Temperature- and wavelength-insensitive parametric amplification enabled by noncollinear achromatic phase-matching

Optical parametric chirped-pulse amplification (OPCPA) has been demonstrated to be a promising approach for pushing femtosecond pulses towards ultra-high peak powers. However, the future success of OPCPA strongly relies on the ability to manipulate its phase-matching (PM) configuration. When a high average power pump laser is involved, the thermal effects in nonlinear crystals induce phase-mismatch distortions that pose an inherent limitation on the conversion efficiency.
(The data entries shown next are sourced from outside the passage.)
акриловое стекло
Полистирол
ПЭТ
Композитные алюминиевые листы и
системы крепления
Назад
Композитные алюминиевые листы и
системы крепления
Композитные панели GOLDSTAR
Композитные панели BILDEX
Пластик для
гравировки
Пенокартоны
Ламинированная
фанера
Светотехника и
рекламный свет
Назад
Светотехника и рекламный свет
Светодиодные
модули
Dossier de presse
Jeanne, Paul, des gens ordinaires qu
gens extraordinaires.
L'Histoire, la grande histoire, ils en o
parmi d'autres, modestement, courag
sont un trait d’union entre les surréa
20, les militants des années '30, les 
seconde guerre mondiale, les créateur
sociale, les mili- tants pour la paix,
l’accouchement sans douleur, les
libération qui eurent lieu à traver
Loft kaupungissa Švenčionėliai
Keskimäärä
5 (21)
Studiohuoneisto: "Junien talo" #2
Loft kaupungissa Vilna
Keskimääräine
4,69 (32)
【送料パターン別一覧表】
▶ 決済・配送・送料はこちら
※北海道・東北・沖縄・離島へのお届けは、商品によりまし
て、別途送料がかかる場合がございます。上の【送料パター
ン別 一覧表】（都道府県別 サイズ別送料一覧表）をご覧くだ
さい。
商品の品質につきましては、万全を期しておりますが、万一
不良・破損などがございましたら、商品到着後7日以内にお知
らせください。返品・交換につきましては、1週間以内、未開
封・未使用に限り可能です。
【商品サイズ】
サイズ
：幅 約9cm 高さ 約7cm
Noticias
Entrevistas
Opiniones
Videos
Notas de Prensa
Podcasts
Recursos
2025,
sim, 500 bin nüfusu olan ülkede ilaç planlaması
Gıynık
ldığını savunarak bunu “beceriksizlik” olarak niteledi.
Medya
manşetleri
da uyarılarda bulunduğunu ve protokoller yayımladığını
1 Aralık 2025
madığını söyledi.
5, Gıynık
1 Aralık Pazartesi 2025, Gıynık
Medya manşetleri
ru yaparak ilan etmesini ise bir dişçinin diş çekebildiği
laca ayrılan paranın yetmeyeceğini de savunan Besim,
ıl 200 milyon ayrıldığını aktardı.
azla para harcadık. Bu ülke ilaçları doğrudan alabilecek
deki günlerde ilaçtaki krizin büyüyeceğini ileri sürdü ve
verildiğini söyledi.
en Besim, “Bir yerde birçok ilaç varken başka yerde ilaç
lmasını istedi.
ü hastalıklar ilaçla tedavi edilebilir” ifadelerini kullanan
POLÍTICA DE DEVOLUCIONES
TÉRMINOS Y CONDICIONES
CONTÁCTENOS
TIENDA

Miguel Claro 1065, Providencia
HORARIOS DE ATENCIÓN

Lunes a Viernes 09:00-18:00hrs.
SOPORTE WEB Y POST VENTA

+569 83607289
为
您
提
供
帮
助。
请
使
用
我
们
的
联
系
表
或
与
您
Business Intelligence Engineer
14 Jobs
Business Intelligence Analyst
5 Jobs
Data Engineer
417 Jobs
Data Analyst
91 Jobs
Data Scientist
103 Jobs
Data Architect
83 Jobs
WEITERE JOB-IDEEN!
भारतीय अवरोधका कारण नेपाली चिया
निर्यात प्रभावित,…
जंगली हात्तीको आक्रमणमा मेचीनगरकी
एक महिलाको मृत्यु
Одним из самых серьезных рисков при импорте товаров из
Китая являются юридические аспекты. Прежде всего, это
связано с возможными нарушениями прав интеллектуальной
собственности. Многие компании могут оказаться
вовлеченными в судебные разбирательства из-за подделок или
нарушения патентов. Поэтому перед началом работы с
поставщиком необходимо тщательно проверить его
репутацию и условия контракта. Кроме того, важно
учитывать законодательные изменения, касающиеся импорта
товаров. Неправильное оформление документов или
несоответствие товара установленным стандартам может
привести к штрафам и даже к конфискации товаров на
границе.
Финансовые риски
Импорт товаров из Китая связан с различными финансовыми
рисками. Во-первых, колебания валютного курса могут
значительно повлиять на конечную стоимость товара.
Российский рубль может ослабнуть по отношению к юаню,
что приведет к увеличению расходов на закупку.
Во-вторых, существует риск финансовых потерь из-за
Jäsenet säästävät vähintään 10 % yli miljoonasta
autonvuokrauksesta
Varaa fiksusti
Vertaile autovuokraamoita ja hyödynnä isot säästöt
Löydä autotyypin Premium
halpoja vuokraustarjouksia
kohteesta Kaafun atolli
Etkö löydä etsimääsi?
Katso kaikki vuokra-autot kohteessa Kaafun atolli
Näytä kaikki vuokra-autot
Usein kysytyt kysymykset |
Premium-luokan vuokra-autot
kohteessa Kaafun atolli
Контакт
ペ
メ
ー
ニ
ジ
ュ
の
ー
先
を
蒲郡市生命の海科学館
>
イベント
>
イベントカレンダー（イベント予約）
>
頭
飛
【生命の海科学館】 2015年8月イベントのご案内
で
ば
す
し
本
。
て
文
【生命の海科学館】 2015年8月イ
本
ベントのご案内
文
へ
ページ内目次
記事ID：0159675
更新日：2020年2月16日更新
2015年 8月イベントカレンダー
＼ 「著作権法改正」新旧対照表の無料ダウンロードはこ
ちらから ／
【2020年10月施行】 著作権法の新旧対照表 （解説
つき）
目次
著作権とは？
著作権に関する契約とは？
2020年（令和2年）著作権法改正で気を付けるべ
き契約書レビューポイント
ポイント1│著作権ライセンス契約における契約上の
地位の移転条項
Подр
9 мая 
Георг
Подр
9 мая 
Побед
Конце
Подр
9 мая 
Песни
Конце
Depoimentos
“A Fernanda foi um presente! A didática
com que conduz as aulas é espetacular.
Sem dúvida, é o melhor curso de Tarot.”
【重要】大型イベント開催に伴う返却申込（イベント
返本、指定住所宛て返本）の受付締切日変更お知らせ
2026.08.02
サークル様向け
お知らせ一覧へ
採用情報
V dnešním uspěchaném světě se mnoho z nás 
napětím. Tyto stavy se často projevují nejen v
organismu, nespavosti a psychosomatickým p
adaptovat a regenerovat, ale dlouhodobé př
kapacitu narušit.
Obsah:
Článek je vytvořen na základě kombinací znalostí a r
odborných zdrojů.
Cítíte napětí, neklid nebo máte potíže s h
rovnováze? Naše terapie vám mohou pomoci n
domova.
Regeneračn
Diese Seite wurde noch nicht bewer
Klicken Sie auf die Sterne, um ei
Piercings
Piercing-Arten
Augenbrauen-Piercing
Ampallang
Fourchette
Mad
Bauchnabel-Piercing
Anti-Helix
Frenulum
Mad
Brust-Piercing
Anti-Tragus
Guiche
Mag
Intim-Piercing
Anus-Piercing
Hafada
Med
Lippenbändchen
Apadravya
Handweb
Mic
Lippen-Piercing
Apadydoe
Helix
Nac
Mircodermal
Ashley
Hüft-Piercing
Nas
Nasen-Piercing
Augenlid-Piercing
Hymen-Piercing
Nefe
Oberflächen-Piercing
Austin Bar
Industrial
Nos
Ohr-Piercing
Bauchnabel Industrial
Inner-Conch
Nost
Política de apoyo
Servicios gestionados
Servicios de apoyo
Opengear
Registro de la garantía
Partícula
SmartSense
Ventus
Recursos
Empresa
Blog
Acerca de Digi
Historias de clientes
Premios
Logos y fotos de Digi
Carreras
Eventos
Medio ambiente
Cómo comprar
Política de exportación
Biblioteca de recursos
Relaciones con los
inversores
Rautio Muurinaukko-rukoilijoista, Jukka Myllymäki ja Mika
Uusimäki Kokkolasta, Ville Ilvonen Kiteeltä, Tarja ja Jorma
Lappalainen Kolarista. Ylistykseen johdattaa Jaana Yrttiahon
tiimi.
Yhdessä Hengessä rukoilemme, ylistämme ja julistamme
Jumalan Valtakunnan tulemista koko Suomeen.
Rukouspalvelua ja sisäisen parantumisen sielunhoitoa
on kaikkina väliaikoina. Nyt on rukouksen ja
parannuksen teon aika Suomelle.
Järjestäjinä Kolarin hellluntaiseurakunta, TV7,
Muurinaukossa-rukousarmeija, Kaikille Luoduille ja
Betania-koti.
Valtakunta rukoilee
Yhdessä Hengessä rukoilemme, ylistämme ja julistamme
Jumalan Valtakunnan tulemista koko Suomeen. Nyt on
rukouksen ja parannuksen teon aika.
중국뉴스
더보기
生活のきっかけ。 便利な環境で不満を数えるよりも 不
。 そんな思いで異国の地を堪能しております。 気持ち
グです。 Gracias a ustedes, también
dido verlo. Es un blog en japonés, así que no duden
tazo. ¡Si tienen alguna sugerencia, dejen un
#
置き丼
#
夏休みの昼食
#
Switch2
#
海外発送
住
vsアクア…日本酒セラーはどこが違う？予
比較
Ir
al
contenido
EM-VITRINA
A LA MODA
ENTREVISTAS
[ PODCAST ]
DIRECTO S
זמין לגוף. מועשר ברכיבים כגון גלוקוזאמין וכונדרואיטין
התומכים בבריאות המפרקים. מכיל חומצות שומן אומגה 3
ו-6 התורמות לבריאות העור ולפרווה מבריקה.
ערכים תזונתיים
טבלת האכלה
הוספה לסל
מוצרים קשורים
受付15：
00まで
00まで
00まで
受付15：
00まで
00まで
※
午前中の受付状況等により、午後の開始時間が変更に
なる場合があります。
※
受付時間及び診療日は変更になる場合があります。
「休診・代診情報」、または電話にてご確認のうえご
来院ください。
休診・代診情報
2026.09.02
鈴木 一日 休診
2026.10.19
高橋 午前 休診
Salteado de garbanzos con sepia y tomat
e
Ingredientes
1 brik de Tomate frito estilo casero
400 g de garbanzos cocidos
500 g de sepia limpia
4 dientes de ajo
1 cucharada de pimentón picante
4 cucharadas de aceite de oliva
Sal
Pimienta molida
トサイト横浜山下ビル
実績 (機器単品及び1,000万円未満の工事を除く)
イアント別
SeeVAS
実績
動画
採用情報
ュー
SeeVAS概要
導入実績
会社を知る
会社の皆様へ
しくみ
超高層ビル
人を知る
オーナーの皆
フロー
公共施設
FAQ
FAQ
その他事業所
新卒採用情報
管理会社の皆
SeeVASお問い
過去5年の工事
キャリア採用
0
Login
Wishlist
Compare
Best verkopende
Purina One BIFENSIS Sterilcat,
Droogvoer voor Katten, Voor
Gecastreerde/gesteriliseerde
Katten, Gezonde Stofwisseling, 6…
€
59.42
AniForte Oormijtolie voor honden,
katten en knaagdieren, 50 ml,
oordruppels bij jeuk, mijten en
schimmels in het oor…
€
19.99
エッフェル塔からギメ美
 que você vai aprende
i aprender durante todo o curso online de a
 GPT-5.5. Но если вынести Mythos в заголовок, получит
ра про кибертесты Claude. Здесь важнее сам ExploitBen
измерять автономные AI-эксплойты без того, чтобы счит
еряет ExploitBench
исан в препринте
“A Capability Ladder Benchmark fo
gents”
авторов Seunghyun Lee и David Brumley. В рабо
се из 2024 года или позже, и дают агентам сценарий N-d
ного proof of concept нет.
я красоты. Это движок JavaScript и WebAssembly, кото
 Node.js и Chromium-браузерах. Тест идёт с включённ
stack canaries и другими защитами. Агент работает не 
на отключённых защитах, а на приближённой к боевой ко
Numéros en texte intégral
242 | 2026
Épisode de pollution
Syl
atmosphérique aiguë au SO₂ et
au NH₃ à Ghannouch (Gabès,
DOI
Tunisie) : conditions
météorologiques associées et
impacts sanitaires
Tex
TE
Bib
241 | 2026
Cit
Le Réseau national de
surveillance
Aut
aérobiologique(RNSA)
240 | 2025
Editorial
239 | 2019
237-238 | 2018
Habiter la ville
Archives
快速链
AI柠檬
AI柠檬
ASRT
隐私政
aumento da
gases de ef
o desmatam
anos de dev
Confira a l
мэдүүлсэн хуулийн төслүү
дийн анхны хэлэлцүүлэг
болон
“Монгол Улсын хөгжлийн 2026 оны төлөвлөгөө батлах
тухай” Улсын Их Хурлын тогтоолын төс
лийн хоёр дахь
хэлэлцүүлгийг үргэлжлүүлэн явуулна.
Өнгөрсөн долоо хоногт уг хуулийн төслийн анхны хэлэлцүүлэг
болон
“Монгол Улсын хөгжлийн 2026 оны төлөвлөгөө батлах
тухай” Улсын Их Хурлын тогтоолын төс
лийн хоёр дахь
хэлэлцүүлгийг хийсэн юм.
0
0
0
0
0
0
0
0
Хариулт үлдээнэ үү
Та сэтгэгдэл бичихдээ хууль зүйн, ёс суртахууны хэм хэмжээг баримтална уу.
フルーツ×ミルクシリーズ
Here, we demonstrate that the noncollinear configuration previously adopted for wavelength-insensitive PM can be employed for temperature-insensitive PM when the noncollinear angle is properly reset. Simultaneous temperature- and wavelength-insensitive PM is realized for the first time by imposing such a temperature-insensitive noncollinear configuration with an angularly dispersed seed signal. Based on the lithium triborate crystal, the proposed noncollinear achromatic PM has a thermal acceptance 6 times larger than that of the conventional wavelength-insensitive noncollinear PM and has a sufficient spectral acceptance to support pulse durations of ~20 fs at 800 nm. These achievements open new possibilities for generating ultra-high peak power lasers with high average power.